Einfach: ja! Einfältig: nein!
Komplizierte Sachverhalte müssen vereinfacht werden, um sie nachvollziehbar zu machen. Gut so.
Wird allerdings die Schwelle zur Vereinfachung unterschritten, landet man bei der Einfalt. Schlecht, aber offenber nicht zu vermeiden. Die Vorarlberger FPÖ, zum Beispiel, behauptet, an der Teuerung seien Mehrwertsteuer auf Nahrungsmittel und Mineralölsteuer schuld, also müssten beide Steuern gesenkt werden. Meine Entgegnung gestern im Landtag:
Die Weltmarktpreise für Grundnahrungsmittel wie Getreide, Speiseöl und Milch sind seit 2000 kontinuierlich gestiegen. Aber seit die Finanzkrise sich 2006 in den USA ausgeweitet hat, steigen sie dramatisch: Reis wurde seit Anfang 2006 um 217 Prozent teuerer, Weizen um 136 Prozent, Mais um 125 Prozent und Sojabohnen um 107 Prozent. Und der Grund dafür ist nicht die Mehrwertsteuer in Österreich, sondern die Tatsache, dass aufgrund der amerikanischen Kreditkrise Spekulanten und Hedge Fonds ihre Investitionen immer stärker aus hochriskanten Wertpapieren in Gold und Öl sowie in Mais, Weizen und andere Agrarrohstoffe verlagert haben. Oder präziser formuliert: Die Gier von Großinvestoren und Spekulanten treibt die Preise in astronomische Höhen. In einem Artikel der britischen Zeitschrift New Statesman heißt es dazu: „Genau wie der Boom bei den Immobilienpreisen, nährt sich die Warenpreisinflation selbst. Je mehr die Preise steigen und hohe Profite gemacht werden, desto mehr investieren auch andere, in der Hoffnung auf hohe Gewinne. Das Problem ist nur, wenn Sie zu den 2,8 Milliarden Menschen zählen, die mit zwei Dollar am Tag oder weniger auskommen müssen, bezahlen Sie vielleicht mit ihrem Leben für diese Profite!“
Wie dieses perverse Spiel funktioniert hat ABN Amro, ein Gigant am Finanzmarkt vorgezeigt:
Zuerst erwarb Amro ein einzigartiges Zertifikat, das es der Firma erlaubte, im Namen kleinerer Investoren an der Chicagoer Warenterminbörse zu spekulieren. Kurz darauf wurde ein Prospekt aufgelegt, in dem darauf hingewiesen wurde, dass Indien jetzt einen Ausfuhrstopp für Reis verhängt habe, was zusammen mit Missernten in mehreren Ländern zu einer Verknappung bei Reis geführt habe, um dann zu werben: „Jetzt ist es zum ersten Mal möglich, einen Anteil am Lebensmittel Nummer eins in Asien zu erwerben!“
ABN Amro konnte innerhalb von drei Wochen eine Profitrate von 20% realisieren. In dieser Zeit gab es – natürlich zufällig – in Chicago und anderen großen Zentren einen riesigen Anstieg der Investitionen an Reis….

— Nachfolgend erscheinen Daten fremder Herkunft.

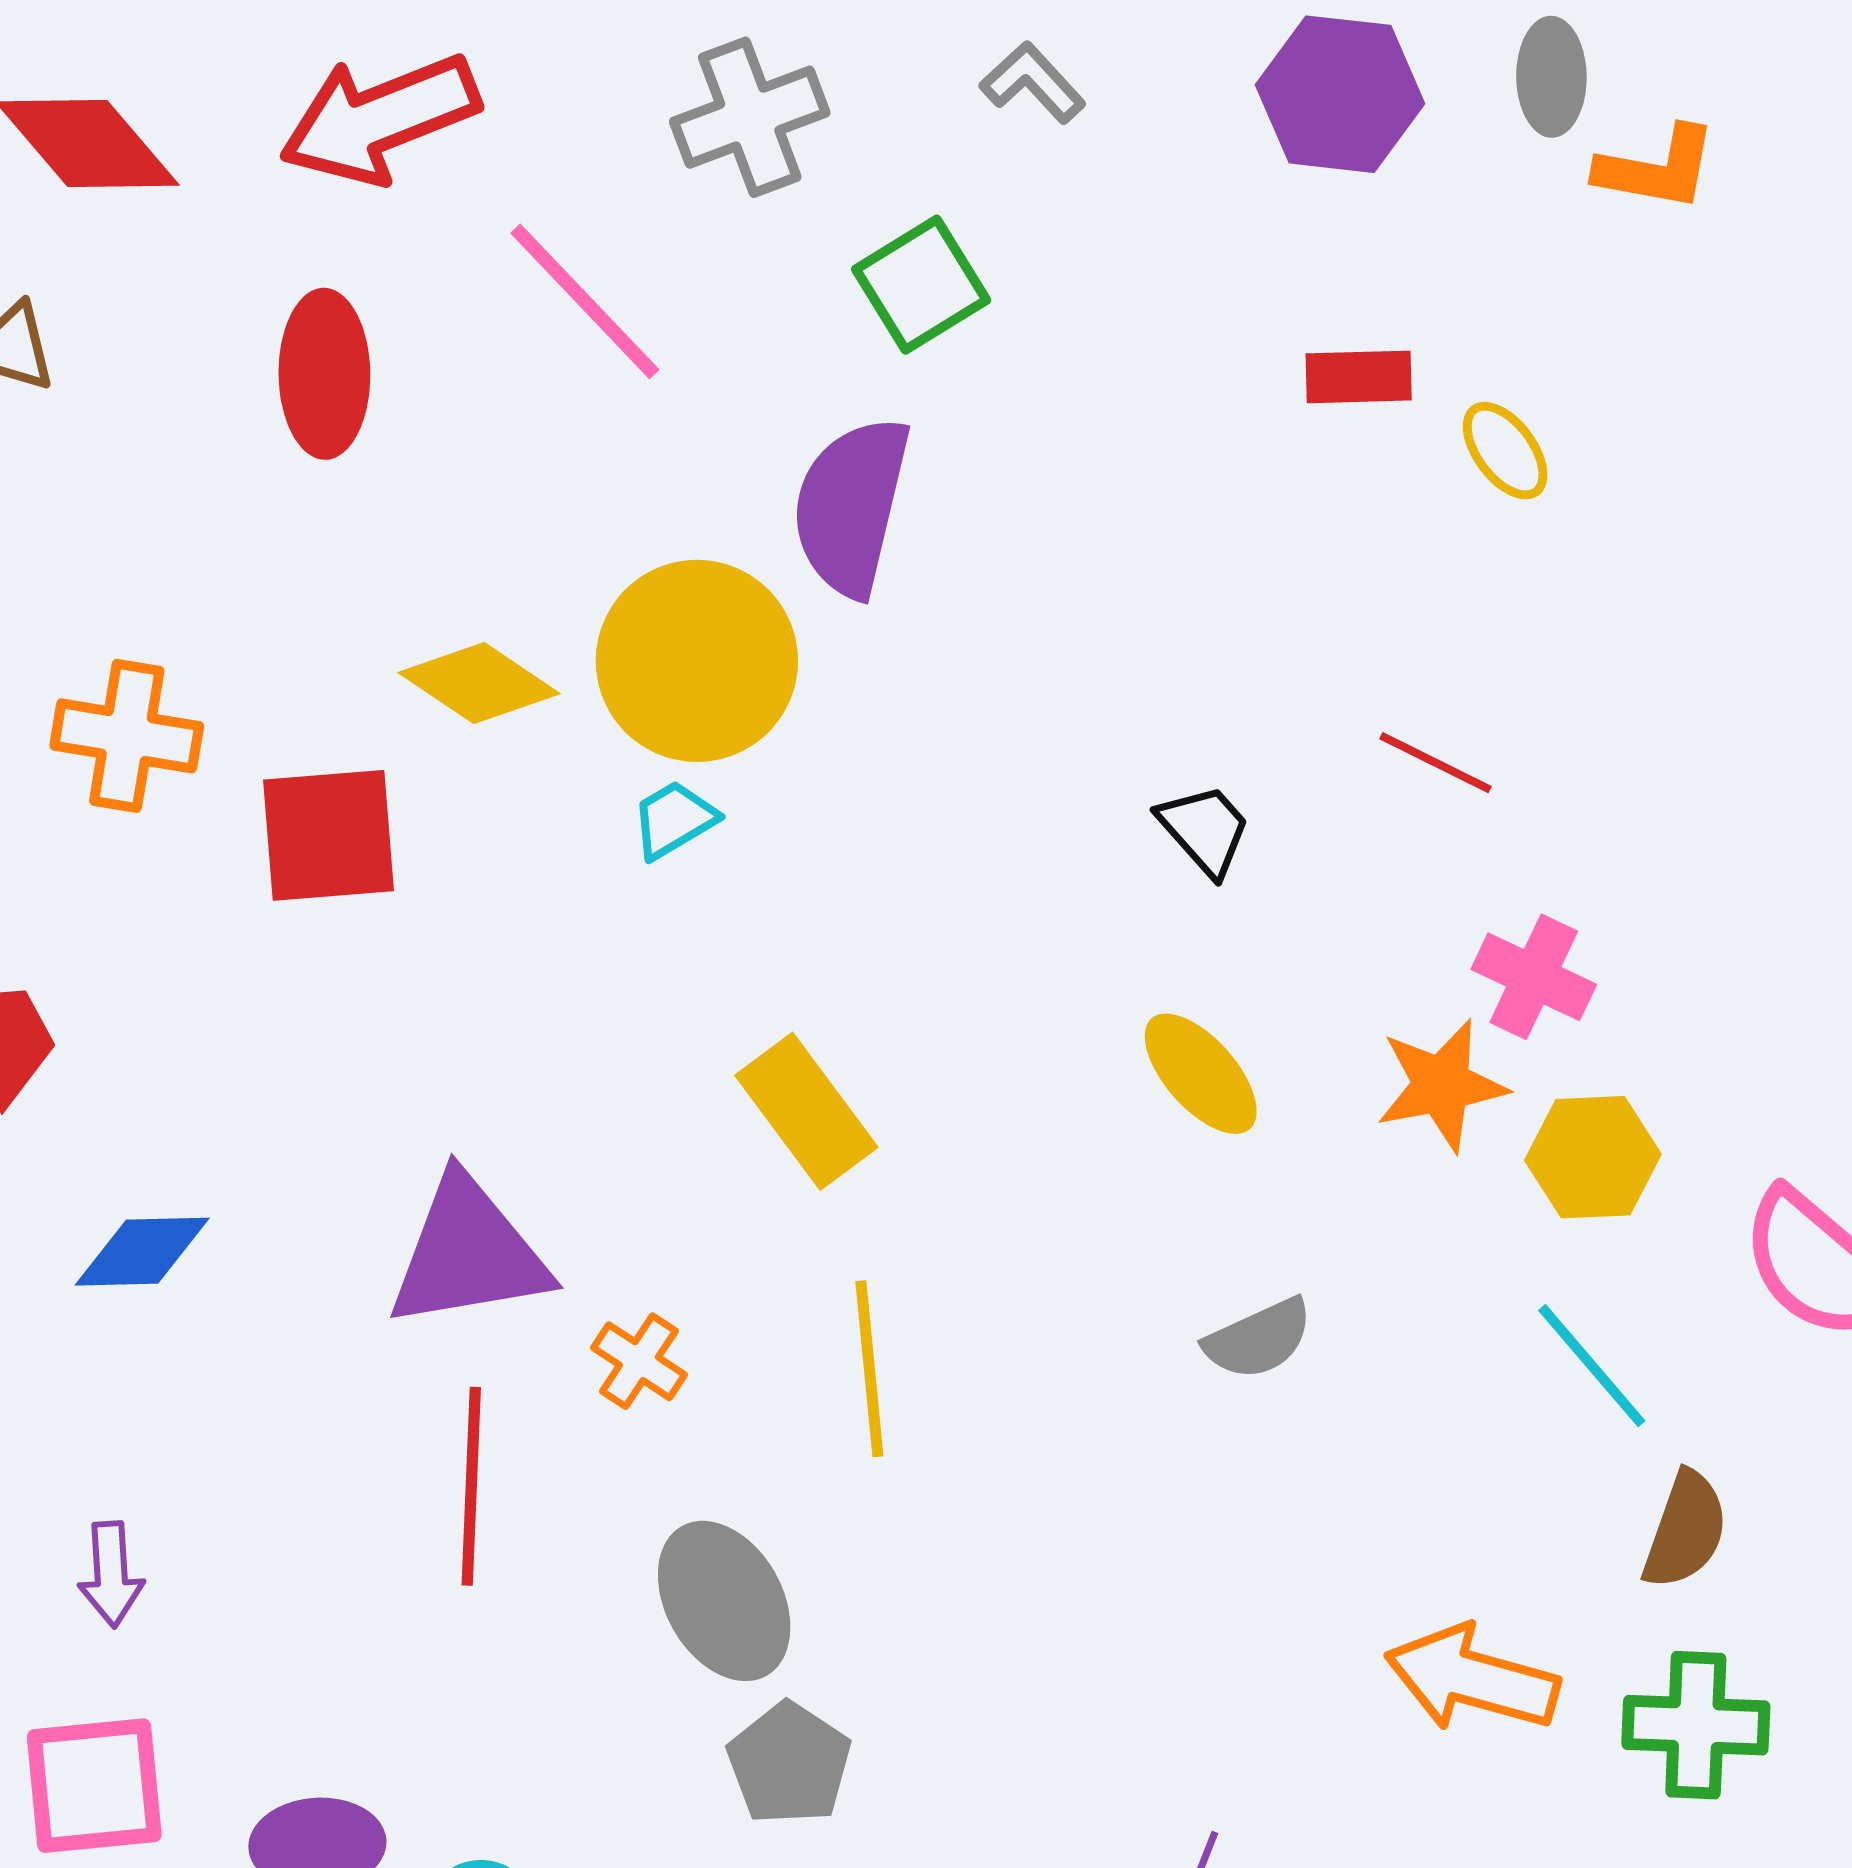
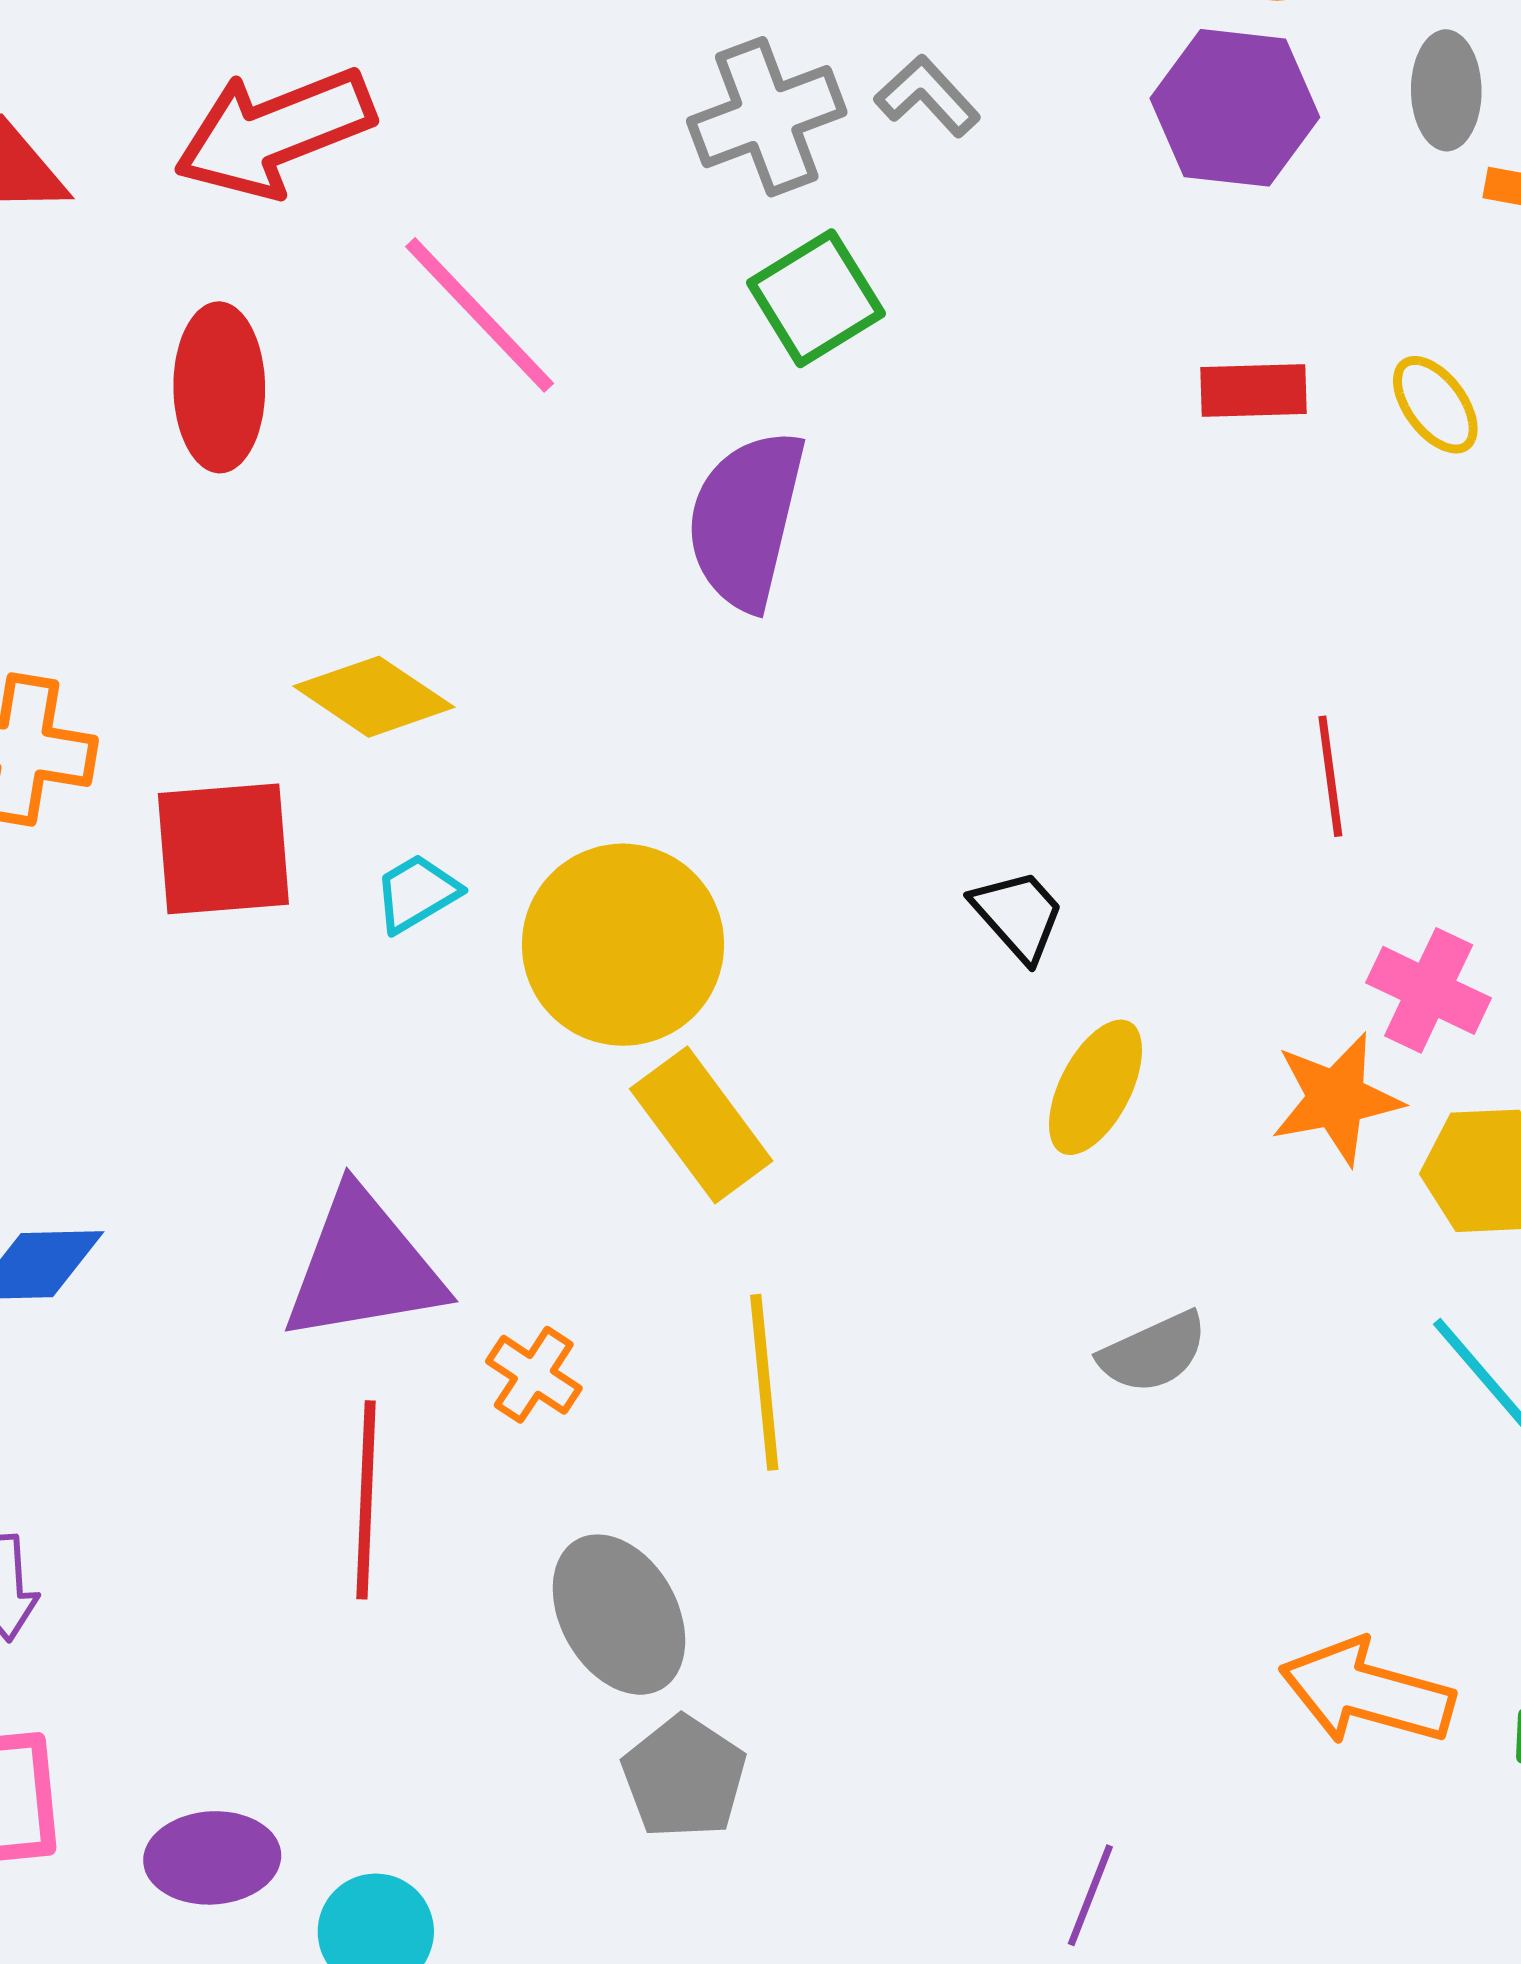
gray cross: (750, 117) -> (767, 117), moved
yellow ellipse: (1505, 451) -> (1435, 405), moved
yellow circle: (697, 661) -> (623, 945), moved
red line: (1435, 763) -> (1330, 776), turned 56
cyan trapezoid: (674, 820) -> (417, 893), moved
black trapezoid: (1205, 830) -> (1018, 915), moved
yellow ellipse: (1201, 1074) -> (1096, 1087), turned 69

Dass man mit Agrarrohstoffen schnelles Geld machen kann, hat sich sogar bis zu uns in die Provinz herumgesprochen: so hat die Sparkasse in einem Inserat am 1. März in Vorarlberger Tageszeitungen den „Wertpapierfrühling 2008“ verkündet und die Veranlagung in Rohstoffe als Alternative zur Subprimekrise beworben. Zitat: „Seit der Jahrtausendwende geht es mit den Rohstoffpreisen steil nach oben. Nützen Sie diesen Mega-Trend für Ihre persönliche Anlagestrategie!“ – Bild mit schönem Weizenfeld inklusive….
Die Gemeinschaft der Gläubigen an den alles regelnden und ausgleichenden Markt behauptet ja, dass dieser ausschließlich rationalen Kriterien wie Angebot und Nachfrage folge und so den Preis reguliere und damit alles in einer schönen Balance halte. In Wahrheit, so scheint mir, regieren dort, wo vermeintlich ökonomische Rationalität zuhause ist, zwei vollkommen unberechenbare Emotionen:Angst und Gier. Angst vor Verlusten und schrankenlose Gier nach Profit. Es ist kein System der Vernunft, das die Finanzmärkte dominiert, sondern der blanke Irrsinn.
Die zweite Ursache für die Inflationsspirale sind die Agrotreibstoffe.
Die Investments in den Biotreibstoffsektor sind von 5 Milliarden USD in 1995 auf 38 Milliarden USD in 2005 gestiegen. Amerikanische Farmer haben 30% ihres Maisanbaues auf die Produktion von Ethanol umgestellt. Und – letzte Zahl: Ein Mensch kann 365 Tage mit jener Getreidemenge ernährt werden, die ein SUV für eine Tankfüllung Ethanol-Sprit braucht.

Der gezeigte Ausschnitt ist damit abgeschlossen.